Aí começaram as especulações, as distorções e as consequentes fofocas nas
esquinas da cidade. Diante desse relevante fato, como é praxe, a oposição não
se imiscuiu de tentar capitalizar essa crise em seu benefício. Saíram a campo
aqueles que tinham capacidade de articulação para instigar os preteridos,
insatisfeitos, a romperem com o grupo Diniz. Esse trabalho, por designação
expressa de Aloysio Pereira, passou a ser exercido pelo ex-vereador Antônio Carlos
Costa e pelo comerciante Doca Ferraz. Amigo de João Pacote, Antônio Carlos
passou a envenená-lo contra seu partido. Pacote, que era cria da Casa Grande,
ao sentir-se descartado e, emprenhado pelo amigo, foi o primeiro a anunciar seu
rompimento com o grupo Diniz. Benedito Lima, vendo seu filho [Florentino Lima]
ser rejeitado, não rompeu, mas afastou-se das atividades políticas. Vavá Lima,
o mais cotado de todos, transformou-se, portanto, no mais agitado e mais
ferrenho adversário de seu antigo Partido. Nas rodas de conversas comandadas
pelos que foram descartados da sucessão, o que rolava era o comentário de que,
Batinho, um “moleque de recados” da Casa Grande não poderia se sobrepor aos
interesses dos representantes da elite partidária.
Tentando ainda contornar a situação, Antônio Nominando, em
meados de abril daquele ano de 1976, retornou a Princesa para uma última
tentativa em demover a irmã dessa indicação que, no seu pensar, estava a
esfacelar a agremiação partidária.
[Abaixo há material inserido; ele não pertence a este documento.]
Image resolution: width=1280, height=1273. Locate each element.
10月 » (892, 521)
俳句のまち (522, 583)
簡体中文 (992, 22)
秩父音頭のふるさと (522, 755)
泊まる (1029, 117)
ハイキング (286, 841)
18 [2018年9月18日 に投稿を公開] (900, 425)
Em sua última conversa com a mana sobre o
assunto, o deputado insistiu: “Tita, Batinho não tem condições de arcar com as
despesas de uma campanha eleitoral que, agora, se afigura ferrenha. Na rua, já
estão dizendo que nós estamos apoiando um ‘pé rapado’ para prefeito de Princesa,
e isso não recomenda bem numa campanha eleitoral”. E ponderou: “Em prol do
Partido, reveja sua posição, ainda há tempo!” Inflexível, Maria Aurora deu
outro murro na mesa e disse: “Antônio, eu já lhe disse que o candidato é
Batinho”. E continuou: “Outra coisa, quanto a essa história de que ele não tem
dinheiro, lhe asseguro: eu vendo o último boi da fazenda que papai deixou, mas
elejo Batinho!”. Vendo que a questão estava fechada, que era prego batido e
ponta virada, doutor Antônio sucumbiu, definitivamente, à vontade da irmã,
entregou-lhe o comando da campanha, partiu para João Pessoa e só veio a
Princesa para a realização de dois comícios. O resto, foi Tita quem coordenou.
Passada a tempestade da escolha e, acontecidos os
rompimentos, restou ao Partido dos Diniz escolher um candidato a vice-prefeito
e organizar a campanha. Sendo um dos poucos que restou daquela fatídica
reunião, o vereador Gominho foi o escolhido como companheiro de chapa de
Batinho. No dia dessa escolha, em sua fala, numa reunião ocorrida na Câmara
Municipal para o lançamento da chapa, Gominho discursou: “O negócio não é ser,
é saber ser e nós vamos ser eleitos, porque, a vontade de ganhar, tira o medo
de perder!” Do lado dos Pereira, com os rompimentos de João Pacote, Florentino
Lima e Vavá Lima, formou-se uma chapa com João Pacote na cabeça e o então
vereador e agropecuarista, Epaminondas Bezerra Leite, mais conhecido por “Novo
Bezerra”, na vice. Dois candidatos ricos disputando pela oposição contra dois
cidadãos de pouca relevância social e, nenhum dinheiro, representando a
situação. Foi a campanha do tostão contra o milhão. No decorrer do périplo
eleitoral, muita violência verbal ocorreu, porém nada de agressões físicas.
Foi, talvez, a campanha mais disputada da história de Princesa, até então.
Acontecida a eleição, em 15 de novembro de 1976, quatro dias depois da votação,
apurados os votos, ainda em cédulas de papel, foi conhecida a vitória do “afilhado”
de Maria Aurora, Batinho, que foi eleito com uma maioria de 179 votos sobre o
seu contendor, João Pacote, um rico agropecuarista que reuniu, em torno si, os
apoios mais importantes da elite princesense de então. O tostão venceu o milhão
e, a matriarca, elegeu o “pé-rapado!”